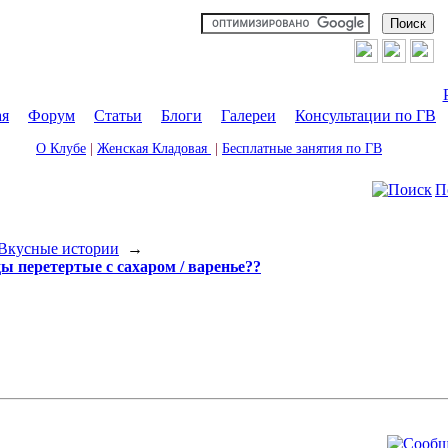
ая
|
Форум
|
Статьи
|
Блоги
|
Галереи
|
Консультации по ГВ
О Клубе
|
Женская Кладовая
|
Бесплатные занятия по ГВ
П
Вкусные истории
→
ды перетертые с сахаром / варенье??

○ ○ ○

▶ [WHAT TO DO]: In the listing above, find the line containing "Вкусные истории", then reproduce it and each line after it through the end, exactly and with nothing added.

▶ [ANSWER TO THE EXERCISE]:
Вкусные истории
→
ды перетертые с сахаром / варенье??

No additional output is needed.